Your instructions. Each line of the records must appear in your answer exactly, with no pictures.

----- Recorded information -----

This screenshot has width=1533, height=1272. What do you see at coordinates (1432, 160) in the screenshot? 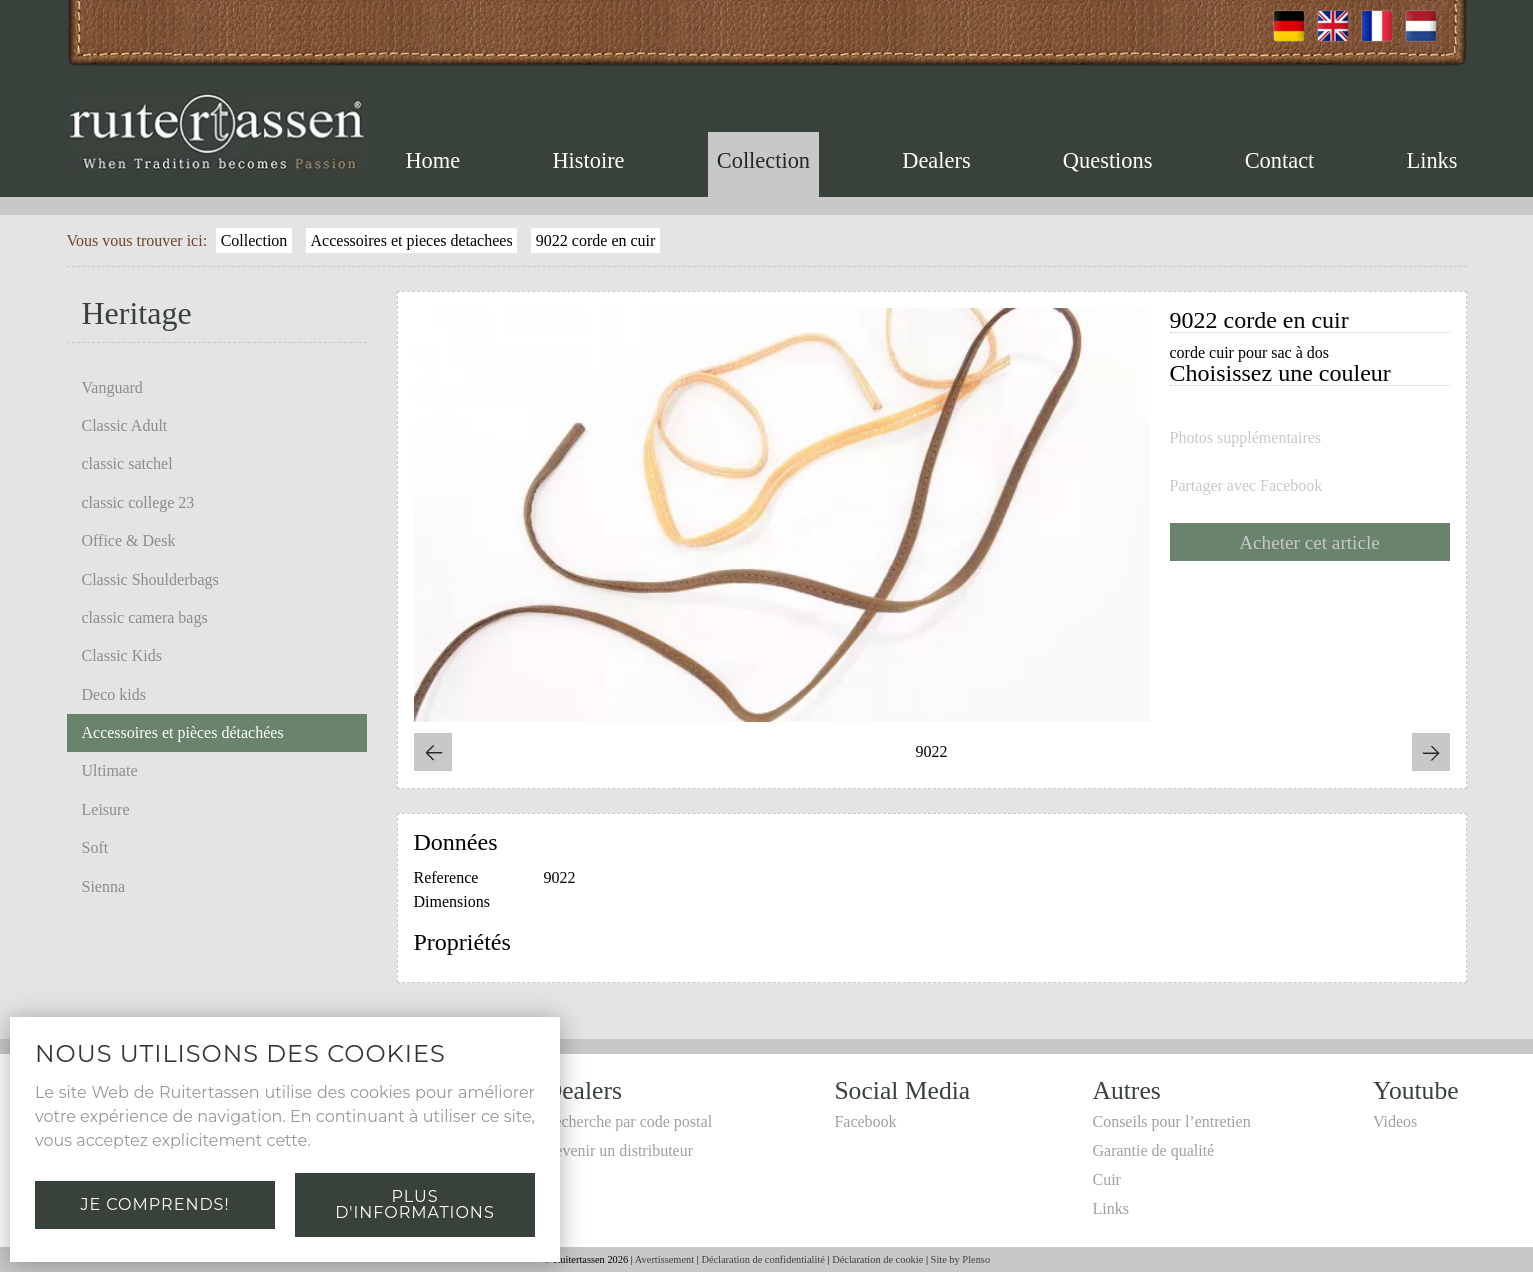
I see `Links` at bounding box center [1432, 160].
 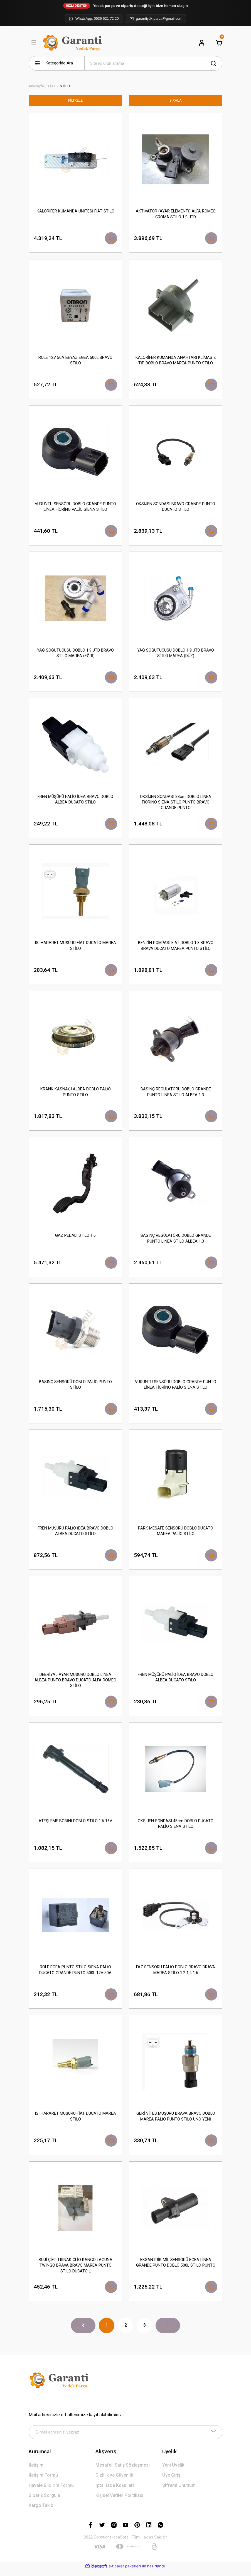 What do you see at coordinates (75, 654) in the screenshot?
I see `YAĞ SOĞUTUCUSU DOBLO 1.9 JTD BRAVO STİLO MAREA (EĞRİ)` at bounding box center [75, 654].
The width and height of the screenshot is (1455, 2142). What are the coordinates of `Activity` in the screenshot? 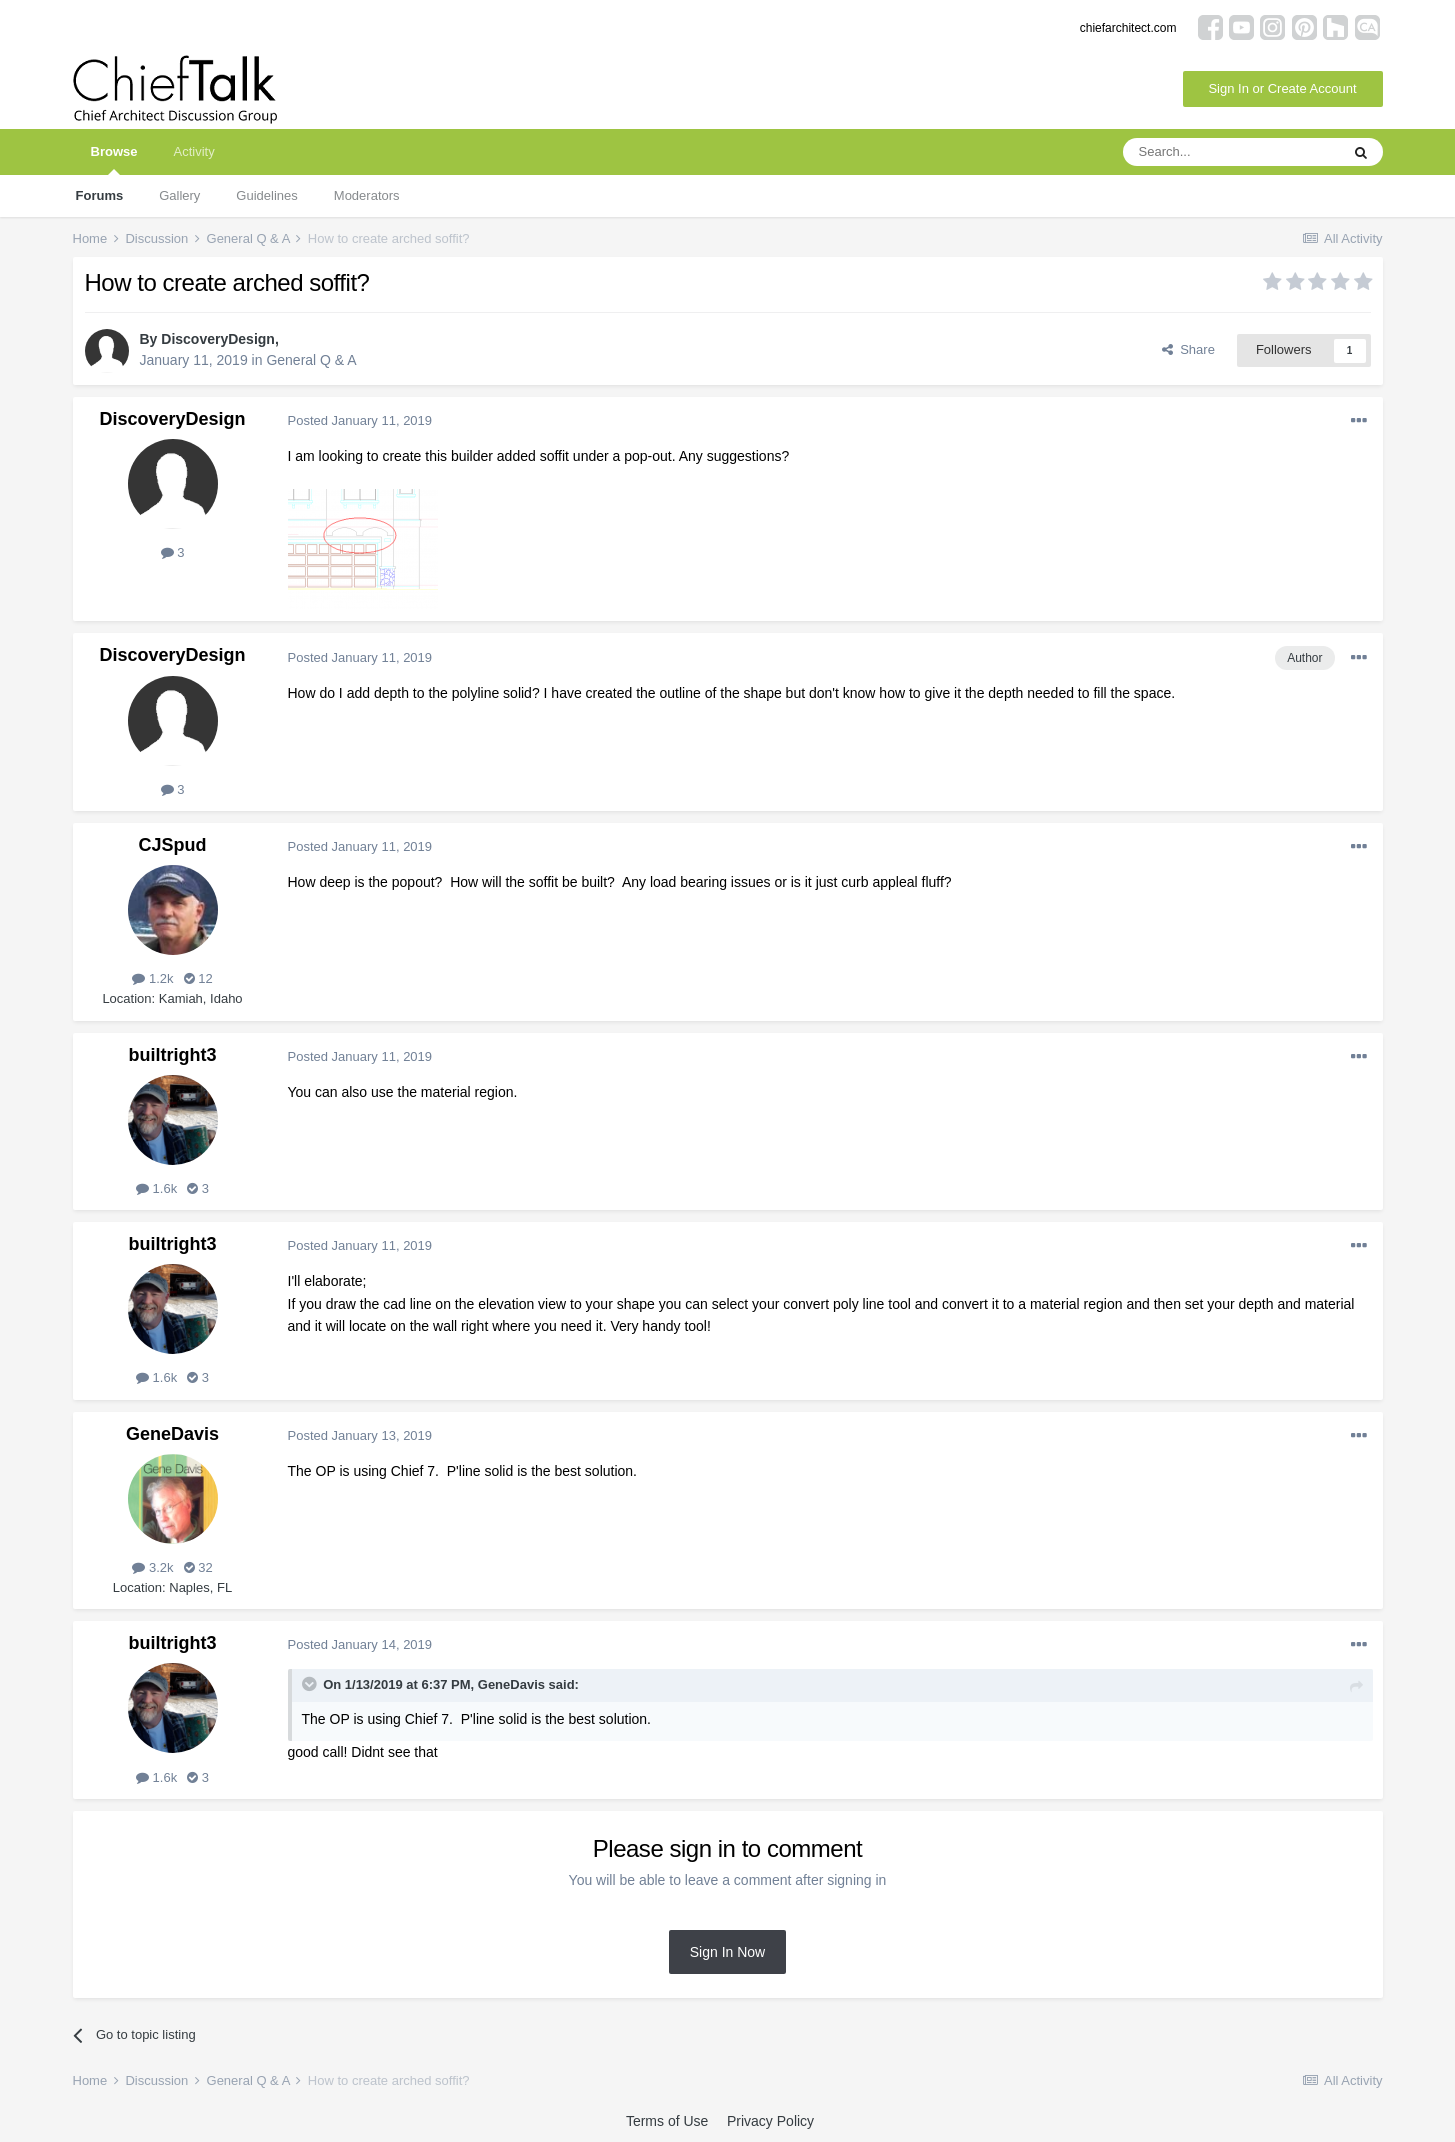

-----

Exercise response.
This screenshot has width=1533, height=1272. What do you see at coordinates (1432, 160) in the screenshot? 
I see `Links` at bounding box center [1432, 160].
  What do you see at coordinates (75, 654) in the screenshot?
I see `YAĞ SOĞUTUCUSU DOBLO 1.9 JTD BRAVO STİLO MAREA (EĞRİ)` at bounding box center [75, 654].
The width and height of the screenshot is (1455, 2142). What are the coordinates of `Activity` in the screenshot? 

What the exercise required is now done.